JOSH WALETZKY is an award-winning documentary filmmaker, born and raised in New York City. He has worked as a director, writer and editor on numerous documentary films about cultural and social themes, beginning as a sound editor on Ibeorgun (1975, the Kuna Indians) and Academy Award-winning Harlan County, U.S.A. (1976, striking coal miners). He directed and edited such films as Image Before My Eyes (1981, Jewish life in pre-Holocaust Poland), Partisans of Vilna (1986, Jewish resistance to the Nazis), Academy Award-nominated Music for the Movies: Bernard Herrmann (1992, Hollywood’s greatest film composer), Dashiell Hammett: Detective. Writer. (1999, the inimitable writer-icon), and Sacred Stage: The Mariinsky Theater (2005, the Kirov Ballet and Opera survive into the 21st century). His editing credits include Emmy Award-winning Itzhak Perlman: In the Fiddler’s House (1995, world’s premiere violinist embraces klezmer music), Peabody Award-winning Revolution! (1997, birth of the United States), A.C.E. Eddie Award-nominated The Endurance: Shackleton’s Legendary Antarctic Expedition (2000, the Anglo-Irish explorer), Emmy Award-winning She Says: Women In News (2001, gender and journalism) and The Venetian Dilemma (2004, wonder-city as museum or viable habitat).
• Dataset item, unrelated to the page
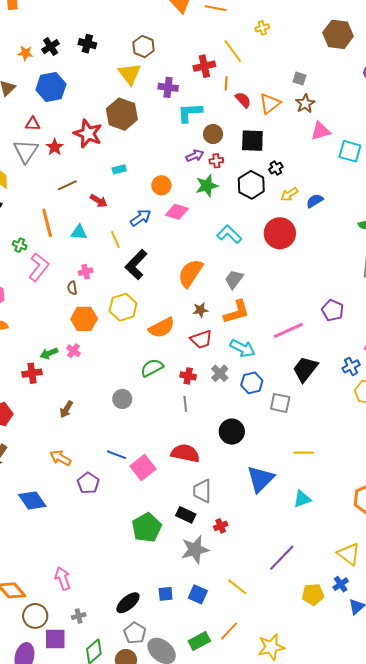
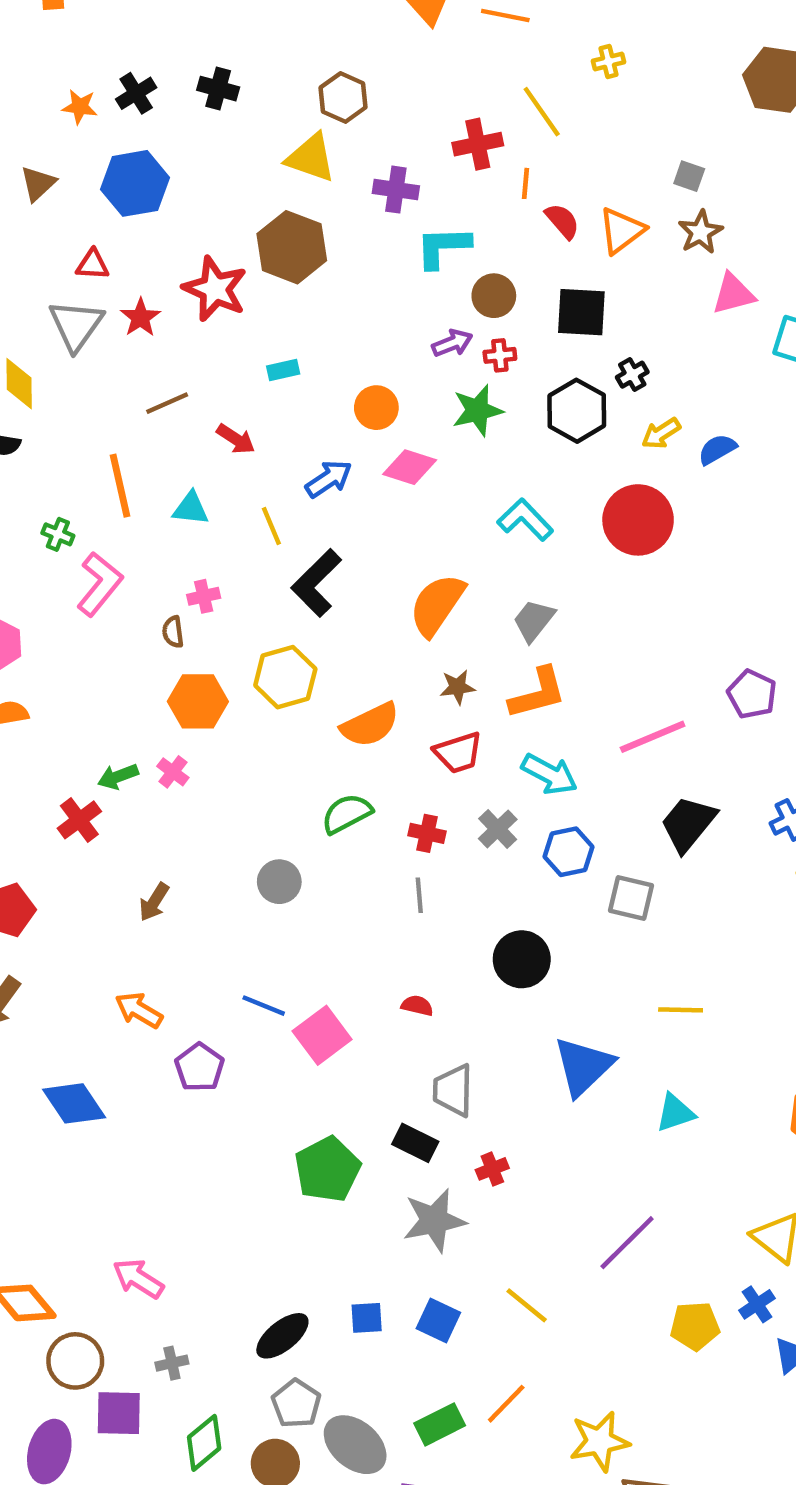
yellow triangle: (130, 74) -> (311, 158), turned -35
red cross: (32, 373) -> (79, 820), turned -30
red semicircle: (185, 453) -> (417, 1006), size x0.5
pink arrow: (63, 578) -> (138, 1279), turned -40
Waletzky is a graduate of Harvard College and NYU Film School, where he studied acting and directing with Marketa Kimbrell. He was a script and music consultant to Barbra Streisand on her production of Yentl (1983), and has worked as a director on script development, including the screenplay for Simple Justice (1987, a 1940s Kansas housewife and civil rights pioneer), under a grant from the New York State Council on the Arts.

Waletzky has also been a lifelong force in the field of Yiddish music, and co-produced the Grammy-nominated album of Jewish songs of resistance, Partisans of Vilna (1989). His groundbreaking CD of original Yiddish songs, Crossing the Shadows (2001), was hailed as “a classic of the American-Jewish folk revival”.